YOUR ASSIGNMENT -
Copy every record exactly, leaving the pictures out.

=== Begin Enclosure ===

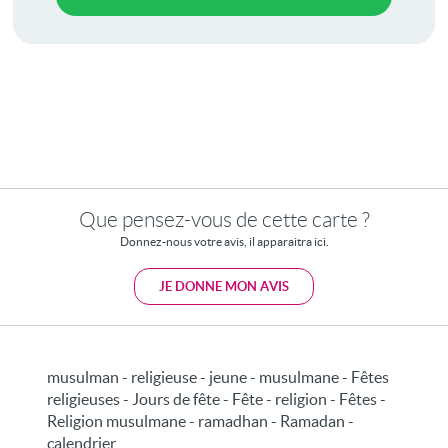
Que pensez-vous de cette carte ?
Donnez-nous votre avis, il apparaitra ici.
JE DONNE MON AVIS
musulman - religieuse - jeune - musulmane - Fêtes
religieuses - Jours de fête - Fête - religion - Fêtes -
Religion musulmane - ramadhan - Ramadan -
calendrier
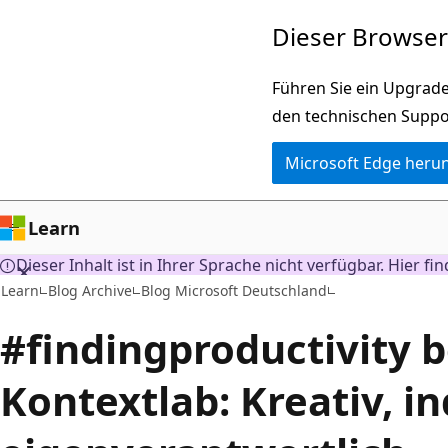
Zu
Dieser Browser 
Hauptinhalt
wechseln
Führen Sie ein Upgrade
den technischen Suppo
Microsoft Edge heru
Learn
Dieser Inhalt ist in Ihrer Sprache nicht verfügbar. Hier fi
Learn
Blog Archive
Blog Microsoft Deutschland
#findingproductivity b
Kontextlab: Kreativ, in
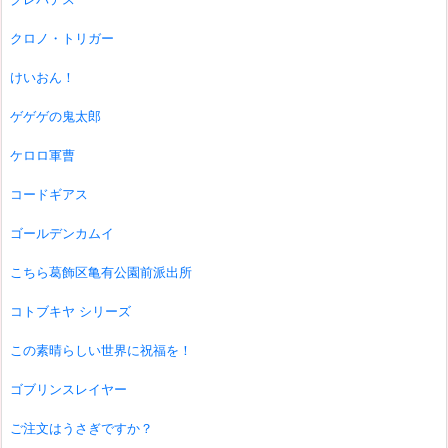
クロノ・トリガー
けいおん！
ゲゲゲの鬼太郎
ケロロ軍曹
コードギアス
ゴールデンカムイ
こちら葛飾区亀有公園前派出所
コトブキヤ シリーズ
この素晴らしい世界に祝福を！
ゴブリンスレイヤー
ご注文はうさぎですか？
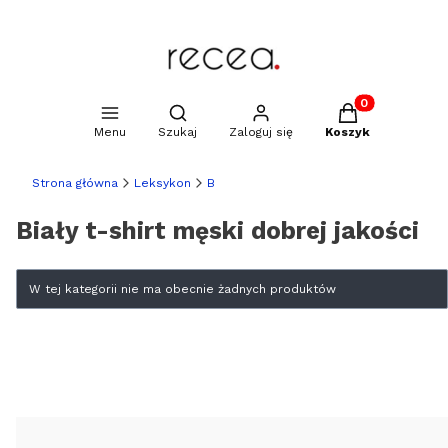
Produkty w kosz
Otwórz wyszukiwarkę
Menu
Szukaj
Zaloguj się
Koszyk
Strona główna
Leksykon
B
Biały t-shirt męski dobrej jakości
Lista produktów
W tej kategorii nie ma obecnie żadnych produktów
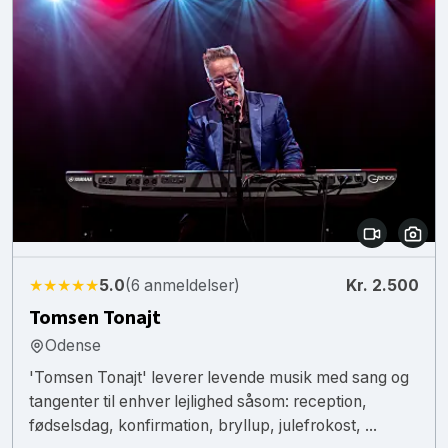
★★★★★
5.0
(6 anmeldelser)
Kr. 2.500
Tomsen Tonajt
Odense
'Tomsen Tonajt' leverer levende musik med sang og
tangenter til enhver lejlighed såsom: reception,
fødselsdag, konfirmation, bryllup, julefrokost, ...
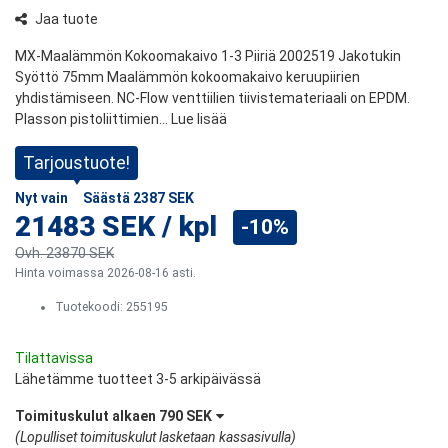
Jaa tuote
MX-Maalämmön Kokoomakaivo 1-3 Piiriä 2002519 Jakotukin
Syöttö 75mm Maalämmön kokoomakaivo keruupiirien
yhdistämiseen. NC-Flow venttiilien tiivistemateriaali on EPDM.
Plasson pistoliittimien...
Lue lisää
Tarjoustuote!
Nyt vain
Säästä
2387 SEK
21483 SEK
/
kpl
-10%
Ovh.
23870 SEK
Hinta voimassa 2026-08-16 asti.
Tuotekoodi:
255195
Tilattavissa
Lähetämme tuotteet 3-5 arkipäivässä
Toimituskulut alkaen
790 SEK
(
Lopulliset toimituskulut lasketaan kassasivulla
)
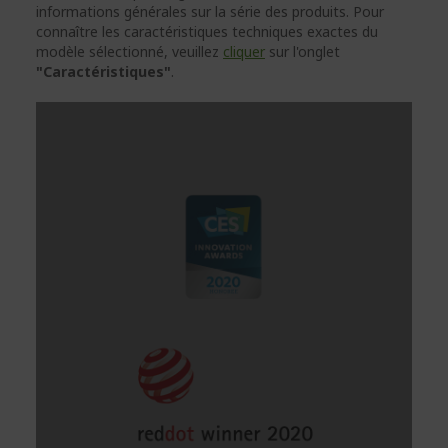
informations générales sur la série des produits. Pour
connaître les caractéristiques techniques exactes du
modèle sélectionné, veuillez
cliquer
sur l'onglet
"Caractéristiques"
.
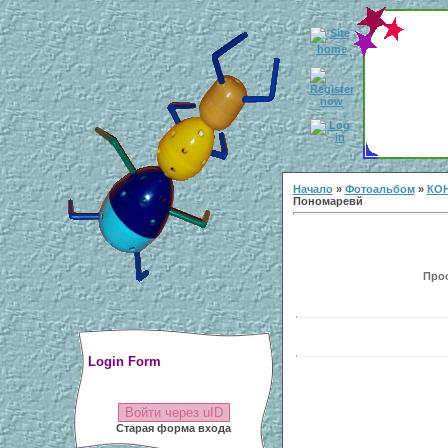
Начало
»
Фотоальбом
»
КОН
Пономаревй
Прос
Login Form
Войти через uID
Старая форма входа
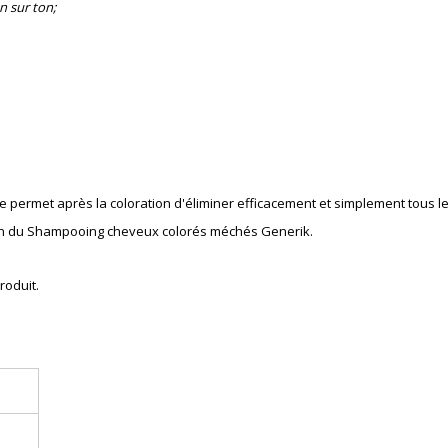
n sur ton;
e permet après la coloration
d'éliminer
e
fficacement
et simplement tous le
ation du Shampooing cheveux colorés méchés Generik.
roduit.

=== End Enclosure ===

TASK RESPONSE -
Que pensez-vous de cette carte ?
Donnez-nous votre avis, il apparaitra ici.
JE DONNE MON AVIS
musulman - religieuse - jeune - musulmane - Fêtes
religieuses - Jours de fête - Fête - religion - Fêtes -
Religion musulmane - ramadhan - Ramadan -
calendrier
Zu
Dieser Browser 
Hauptinhalt
wechseln
Führen Sie ein Upgrade
den technischen Suppo
Microsoft Edge heru
Learn
Dieser Inhalt ist in Ihrer Sprache nicht verfügbar. Hier fi
Learn
Blog Archive
Blog Microsoft Deutschland
#findingproductivity b
Kontextlab: Kreativ, in
クロノ・トリガー
けいおん！
ゲゲゲの鬼太郎
ケロロ軍曹
コードギアス
ゴールデンカムイ
こちら葛飾区亀有公園前派出所
コトブキヤ シリーズ
この素晴らしい世界に祝福を！
ゴブリンスレイヤー
ご注文はうさぎですか？
Produkty w kosz
Otwórz wyszukiwarkę
Menu
Szukaj
Zaloguj się
Koszyk
Strona główna
Leksykon
B
Biały t-shirt męski dobrej jakości
Lista produktów
W tej kategorii nie ma obecnie żadnych produktów
★★★★★
5.0
(6 anmeldelser)
Kr. 2.500
Tomsen Tonajt
Odense
'Tomsen Tonajt' leverer levende musik med sang og
tangenter til enhver lejlighed såsom: reception,
fødselsdag, konfirmation, bryllup, julefrokost, ...
Jaa tuote
MX-Maalämmön Kokoomakaivo 1-3 Piiriä 2002519 Jakotukin
Syöttö 75mm Maalämmön kokoomakaivo keruupiirien
yhdistämiseen. NC-Flow venttiilien tiivistemateriaali on EPDM.
Plasson pistoliittimien...
Lue lisää
Tarjoustuote!
Nyt vain
Säästä
2387 SEK
21483 SEK
/
kpl
-10%
Ovh.
23870 SEK
Hinta voimassa 2026-08-16 asti.
Tuotekoodi:
255195
Tilattavissa
Lähetämme tuotteet 3-5 arkipäivässä
Toimituskulut alkaen
790 SEK
(
Lopulliset toimituskulut lasketaan kassasivulla
)
informations générales sur la série des produits. Pour
connaître les caractéristiques techniques exactes du
modèle sélectionné, veuillez
cliquer
sur l'onglet
"Caractéristiques"
.
Начало
»
Фотоальбом
»
КОН
Пономаревй
Прос
Login Form
Войти через uID
Старая форма входа
n sur ton;
e permet après la coloration
d'éliminer
e
fficacement
et simplement tous le
ation du Shampooing cheveux colorés méchés Generik.
roduit.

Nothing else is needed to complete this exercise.